Kubernetes is the most popular container orchestrator to run cloud-native applications. It acts as a bridge between traditional Virtual Machines and serverless technology. Developers learn to build, package, and actually operate their applications. Security experts help to secure them. These disciplines form the heart of a DevSecOps team. Despite all of the good efforts, things can go wrong. Debugging a Kubernetes-based workload can be tricky since there are so many moving parts. Besides this, there are multiple layers: the raw infrastructure layer (f.e. worker nodes and networking), the platform layer (f.e. Rancher or EKS), and the application layer itself (f.e. the Pods, Daemonsets or Services). You need to analyze your workloads in case of problems. Useful tips and tools to debug your Kubernetes workloads.
Things that can go wrong
Before we can answer the main question “how to debug Kubernetes workloads”, it’s good to understand what can go wrong in a Kubernetes cluster. The short answer is a lot. When digging a bit deeper into the system, there are multiple problem areas that can cause problems. Just a few to give you an impression.

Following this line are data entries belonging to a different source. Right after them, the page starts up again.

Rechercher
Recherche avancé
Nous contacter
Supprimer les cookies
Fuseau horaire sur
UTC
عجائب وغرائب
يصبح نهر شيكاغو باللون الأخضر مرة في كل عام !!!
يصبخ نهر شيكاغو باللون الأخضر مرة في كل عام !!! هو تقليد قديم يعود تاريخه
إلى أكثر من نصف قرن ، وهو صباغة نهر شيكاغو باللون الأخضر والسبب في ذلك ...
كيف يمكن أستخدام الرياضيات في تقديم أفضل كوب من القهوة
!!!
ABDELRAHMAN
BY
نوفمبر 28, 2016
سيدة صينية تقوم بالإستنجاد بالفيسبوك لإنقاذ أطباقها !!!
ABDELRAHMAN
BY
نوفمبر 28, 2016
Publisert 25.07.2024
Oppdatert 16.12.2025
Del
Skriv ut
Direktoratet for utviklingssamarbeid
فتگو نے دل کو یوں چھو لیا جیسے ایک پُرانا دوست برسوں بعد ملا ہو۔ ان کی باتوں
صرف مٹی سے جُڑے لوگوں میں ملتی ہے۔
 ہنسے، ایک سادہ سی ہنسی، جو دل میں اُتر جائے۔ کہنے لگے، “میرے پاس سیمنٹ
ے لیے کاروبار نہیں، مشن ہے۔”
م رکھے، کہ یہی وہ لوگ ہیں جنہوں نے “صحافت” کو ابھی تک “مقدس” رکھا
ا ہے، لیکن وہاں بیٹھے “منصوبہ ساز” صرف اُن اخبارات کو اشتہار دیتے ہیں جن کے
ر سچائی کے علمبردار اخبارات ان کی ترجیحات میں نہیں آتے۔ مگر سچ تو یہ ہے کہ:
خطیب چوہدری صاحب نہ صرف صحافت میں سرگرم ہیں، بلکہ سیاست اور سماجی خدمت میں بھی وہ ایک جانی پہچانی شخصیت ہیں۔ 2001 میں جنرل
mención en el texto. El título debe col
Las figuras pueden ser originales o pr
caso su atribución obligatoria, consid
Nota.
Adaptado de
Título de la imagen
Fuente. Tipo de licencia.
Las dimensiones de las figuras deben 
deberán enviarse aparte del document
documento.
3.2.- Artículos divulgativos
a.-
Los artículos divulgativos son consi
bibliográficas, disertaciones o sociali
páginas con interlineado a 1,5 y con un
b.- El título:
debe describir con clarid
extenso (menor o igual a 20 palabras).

- Networking issues (even if the container network is maintained by a cloud provider) such as incorrectly configured Ingress / Egress controllers. Or wrongly configured Network Security Policies (too strict so you can’t access your application(s) or too loose so you would see way too many traffic logs). Besides, your networking layer (which is also based on container-based components) can contain bugs and/or vulnerabilities. These need to be fixed/patched, but only after you have debugged the current situation.
- Probes (both readiness and liveness) both need to work properly to determine if and when your application (Pod) is ready to receive traffic.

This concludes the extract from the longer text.